Data Survei Penduduk Antar-Sensus (Supas) 2015 menunjukkan, angka kematian ibu di Indonesia sebesar 305 per 100.000 kelahiran hidup dan angka kematian bayi tercatat 24 kasus per 1.000 kelahiran hidup. Untuk menurunkan angka kematian, layanan primer perlu diperkuat dengan edukasi, pencegahan, dan peningkatan kapasitas serta kapabilitas.
Budi mengatakan, salah satu upaya meningkatkan layanan penyakit jantung bawaan pada bayi ialah dengan menyediakan lebih banyak alat medis untuk pengobatan jantung dengan layanan kateterisasi intervensi atau cath lab di semua kabupaten/kota. Namun, pemenuhan alat medis seperti cath lab juga harus diiringi dengan pemenuhan dokter spesialis.

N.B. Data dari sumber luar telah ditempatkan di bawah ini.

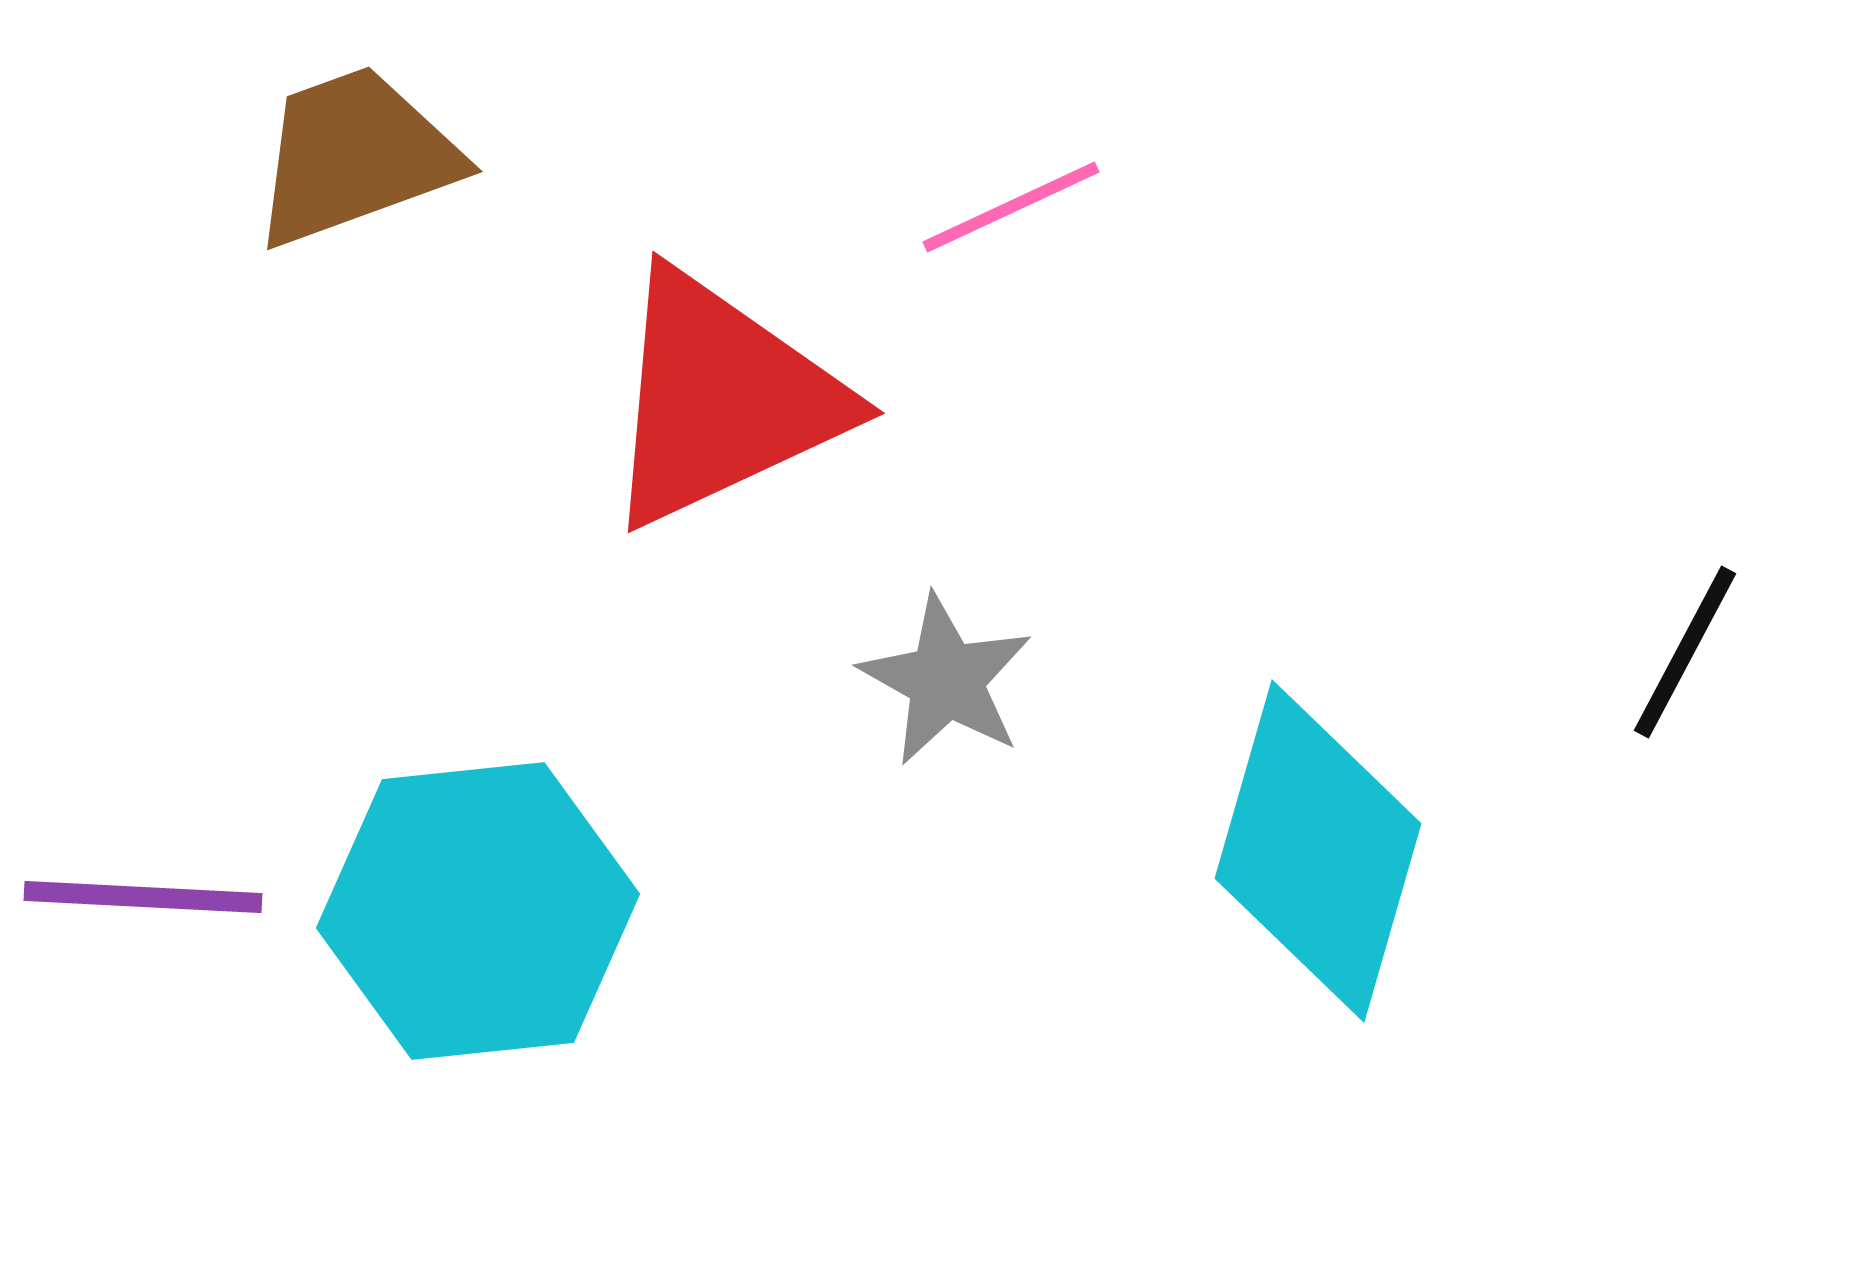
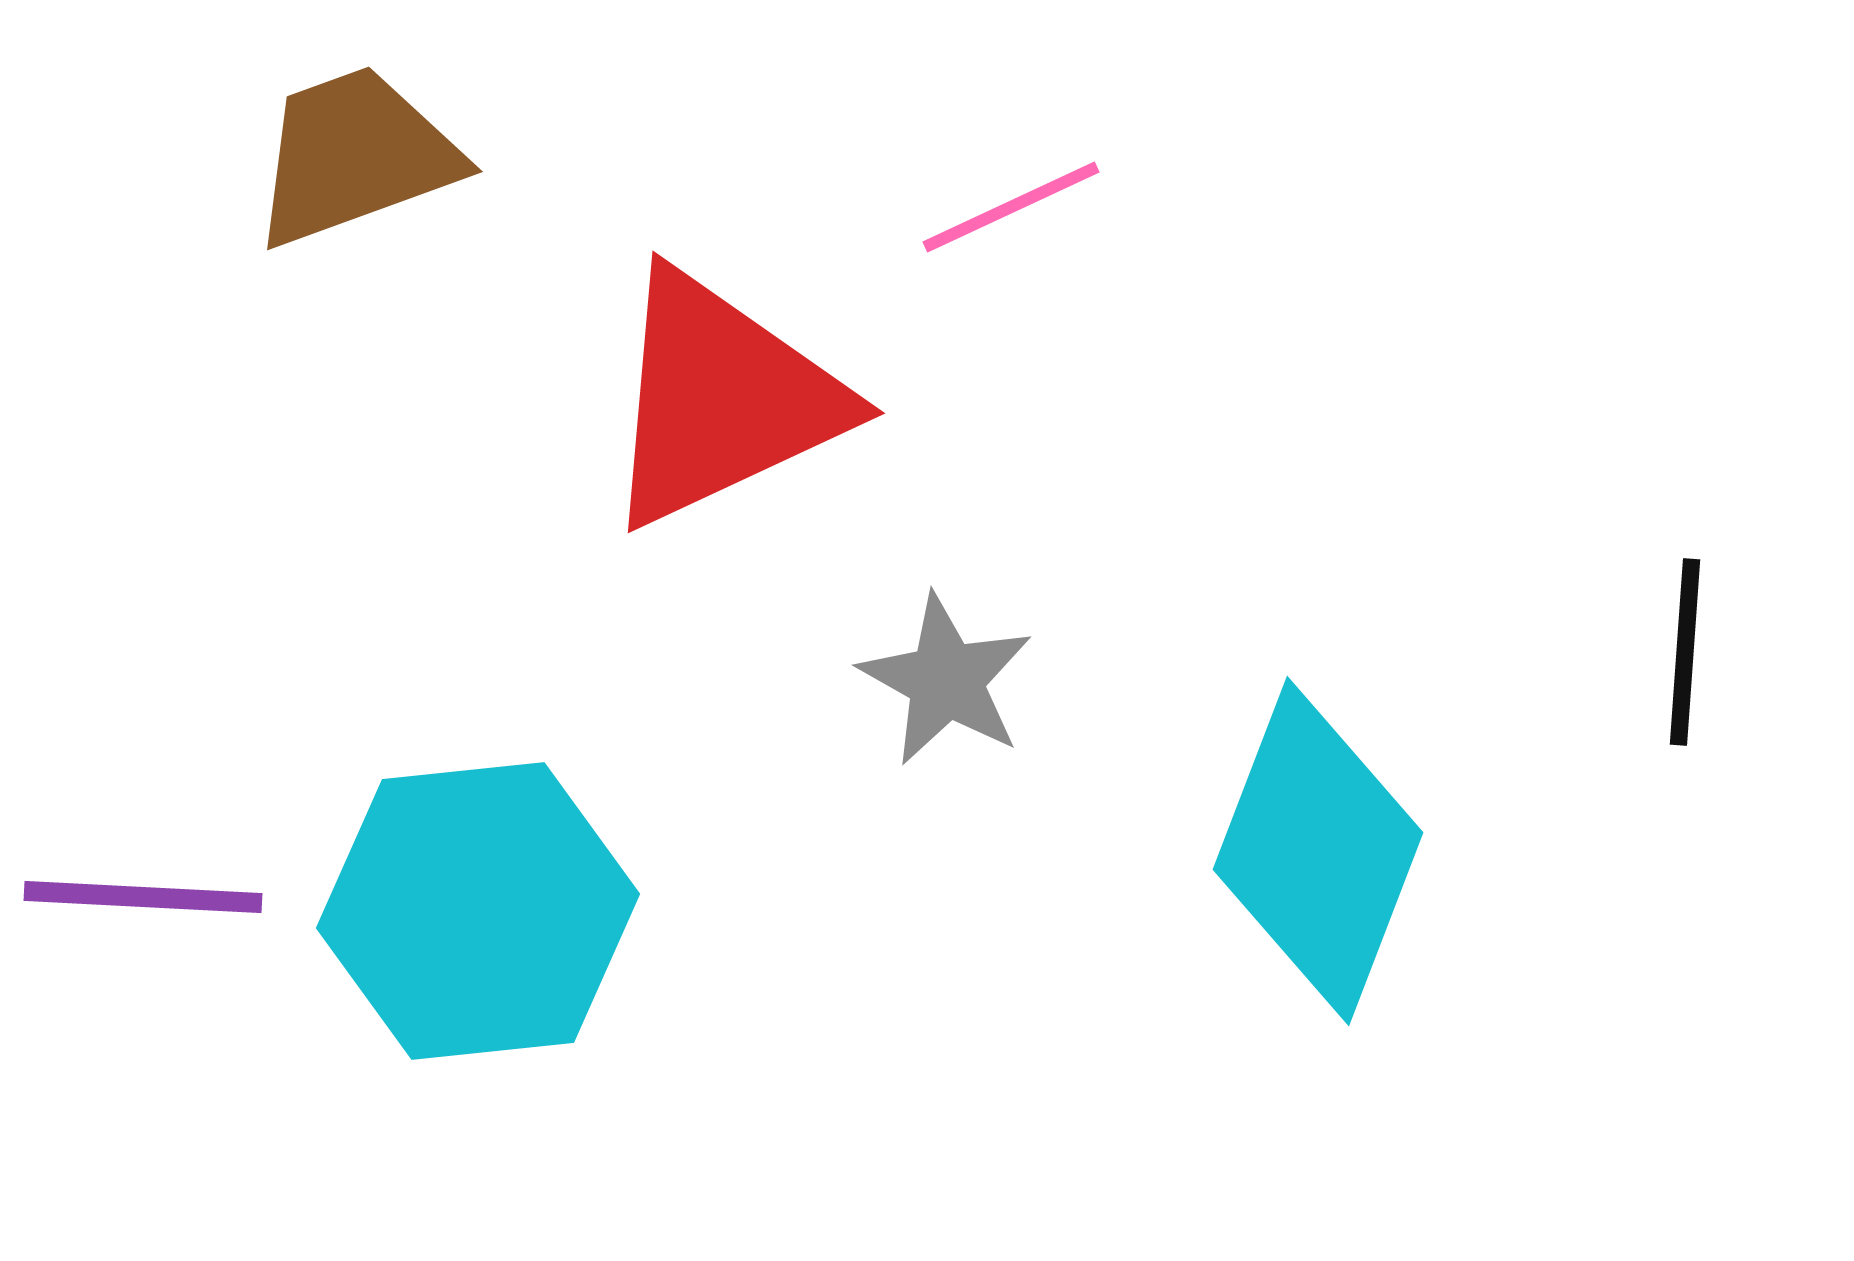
black line: rotated 24 degrees counterclockwise
cyan diamond: rotated 5 degrees clockwise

Budi berharap keberadaan layanan kateterisasi jantung di RSAB Harapan bisa membuat penanganan penyakit jantung bawaan pada bayi lebih cepat dilakukan. ”Melalui intervensi lebih cepat, bayi-bayi dapat tertangani. Semoga tidak ada lagi bayi harus meninggal akibat kelainan jantung yang seharusnya bisa disembuhkan, tetapi justru tidak tertangani,” katanya.
Direktur Utama RSAB Harapan Kita Ockti Palupi Rahayuningtyas menjelaskan, layanan kateterisasi radiologi intervensi bayi dan anak di RSAB Harapan Kita akan mulai dibuka pada Januari 2023. Ia berharap bisa melayani 200 bayi baru lahir dalam setahun.

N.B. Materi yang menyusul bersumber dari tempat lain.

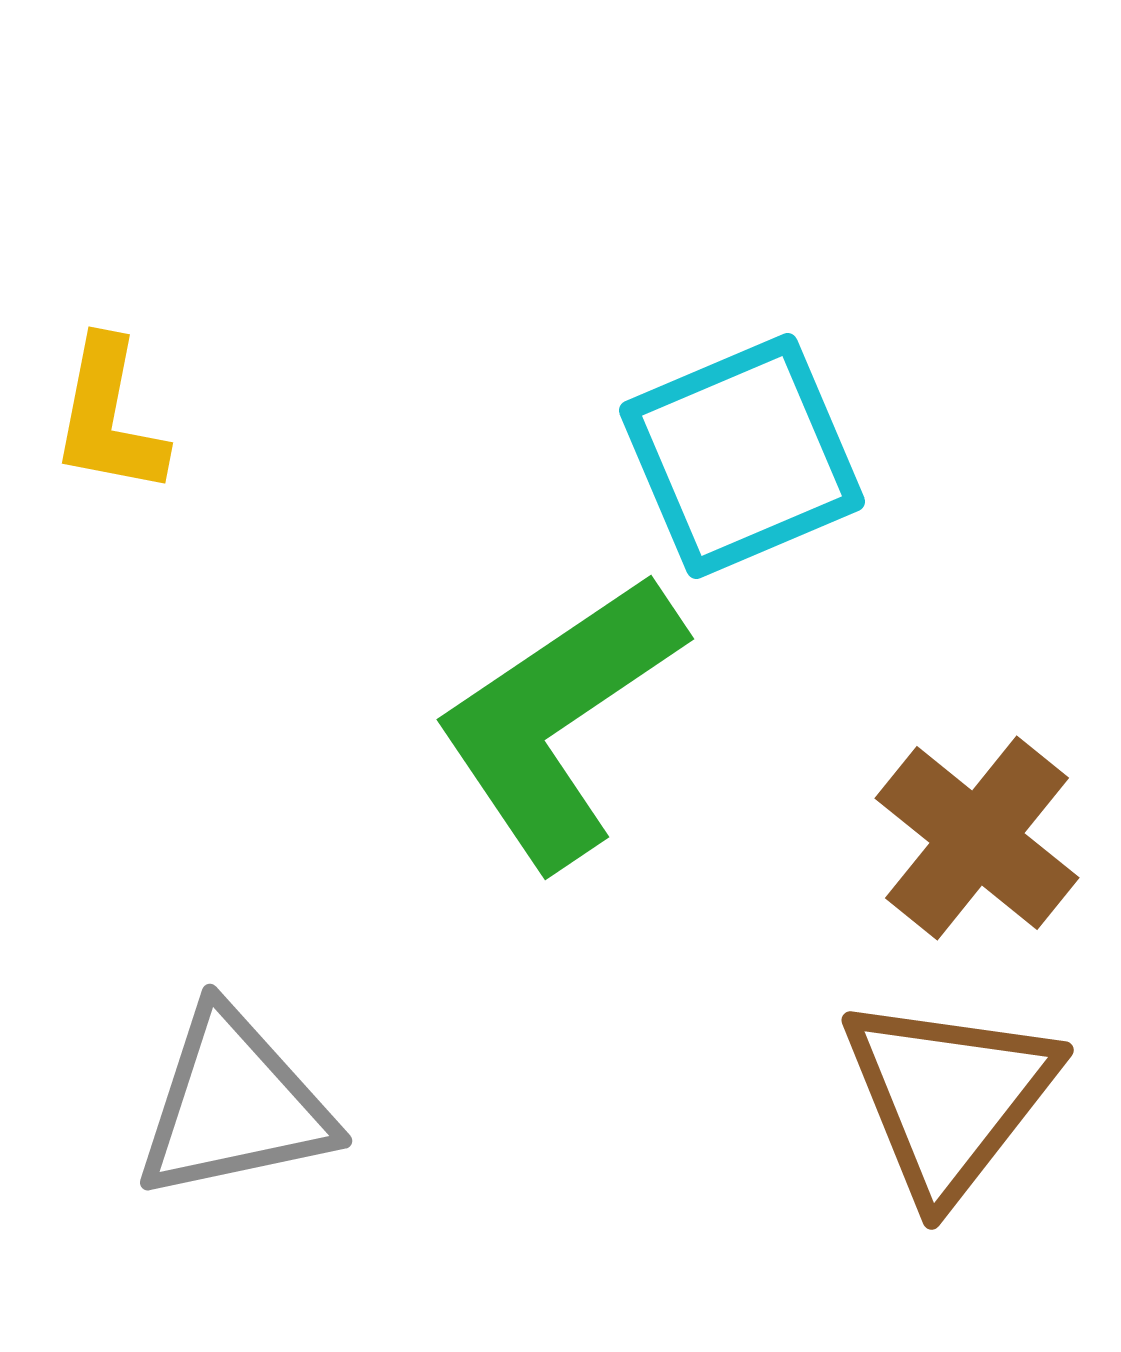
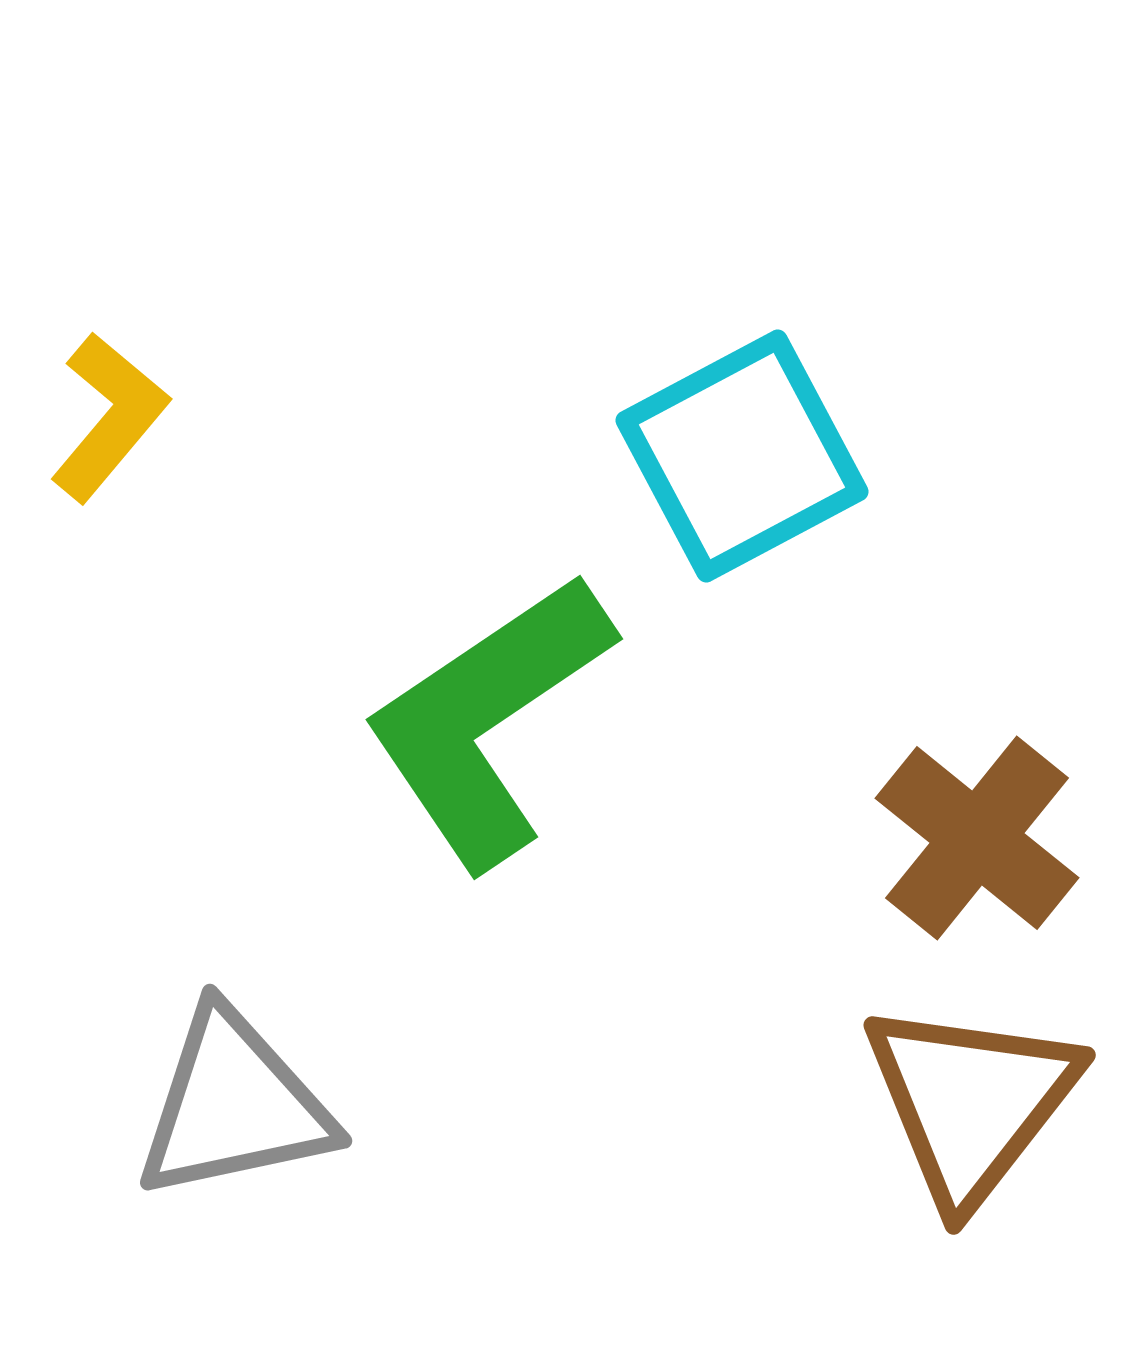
yellow L-shape: rotated 151 degrees counterclockwise
cyan square: rotated 5 degrees counterclockwise
green L-shape: moved 71 px left
brown triangle: moved 22 px right, 5 px down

Layanan kateterisasi berguna untuk mempercepat tindakan diagnostik dan intervensi dengan lebih baik. Layanan ini tidak hanya mencakup laboratorium kateterisasi jantung untuk penentuan diagnostik penyakit jantung dan pembuluh darah. Namun, ada juga layanan pencitraan resonansi magnetik (MRI) jantung dan pemeriksaan penunjang agar deteksi dini dapat dilakukan pada anak.

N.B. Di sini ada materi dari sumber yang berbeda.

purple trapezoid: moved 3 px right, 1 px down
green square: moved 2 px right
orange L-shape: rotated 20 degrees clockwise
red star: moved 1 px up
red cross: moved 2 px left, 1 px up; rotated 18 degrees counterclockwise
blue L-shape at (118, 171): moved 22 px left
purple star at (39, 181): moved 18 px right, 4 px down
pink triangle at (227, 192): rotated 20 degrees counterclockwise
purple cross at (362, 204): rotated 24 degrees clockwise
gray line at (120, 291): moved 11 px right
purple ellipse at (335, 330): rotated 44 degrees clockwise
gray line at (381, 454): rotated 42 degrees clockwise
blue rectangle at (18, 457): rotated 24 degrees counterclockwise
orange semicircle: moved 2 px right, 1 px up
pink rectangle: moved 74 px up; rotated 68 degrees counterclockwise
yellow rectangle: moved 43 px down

”Dengan diketahui adanya penyakit jantung bawaan sejak janin, maka persiapan tindakan yang akan dilakukan pada bayi yang akan dilahirkan bisa dilakukan lebih baik,” kata Ockti.
Menurut dia, kematian bayi akibat penyakit jantung bawaan pada tiga bulan pertama kehidupan memiliki tingkat kematian hingga 50 persen. Sementara pada satu tahun pertama kehidupan, tingkat kematian dapat mencapai 80 persen. Oleh karena itu, dibutuhkan fasilitas dan pelayan yang mumpuni untuk menekan jumlah kematian bayi dengan penyakit jantung bawaan.
Dalam setahun sebanyak 12.500-15.000 bayi baru lahir mengalami penyakit jantung bawaan. Padahal, kapasitas layanan operasi hanya mampu menangani 6.000 pasien.
Ockti menjelaskan, ada sekitar 30 kasus bayi lahir dengan penyakit jantung bawaan per bulan di RSAB Harapan Kita. Sementara pasien penyakit jantung bawaan rawat jalan dalam setahun mencapai 1.900 orang dan rawat inap sekitar 400 orang. Perawatan pasien di ruang Unit Perawatan Intensif Neonatal (NICU) RSAB Harapan Kita juga tidak murah dan waktunya lama.
Menurut Ockti, dengan hadirnya layanan kateterisasi jantung, perawatan di NICU yang biasa membutuhkan waktu dua bulan dapat dipangkas menjadi 10 hari. Dengan demikian, ruang NICU bisa digunakan untuk pasien baru.
Dalam memberikan pelayanan tersebut, ia juga memastikan ketersediaan dokter anak subspesialis kardiologi. ”Kami punya tiga dokter yang sudah mengikuti peningkatan kompetensi dan keterampilan khusus di bidang kateterisasi jantung bayi di Institut Jantung Negara Malaysia. Tahun depan juga akan dikirim lagi perawat kami sebanyak lima orang di tahap awal, kemudian akan dikirim lagi bertahap,” ujarnya.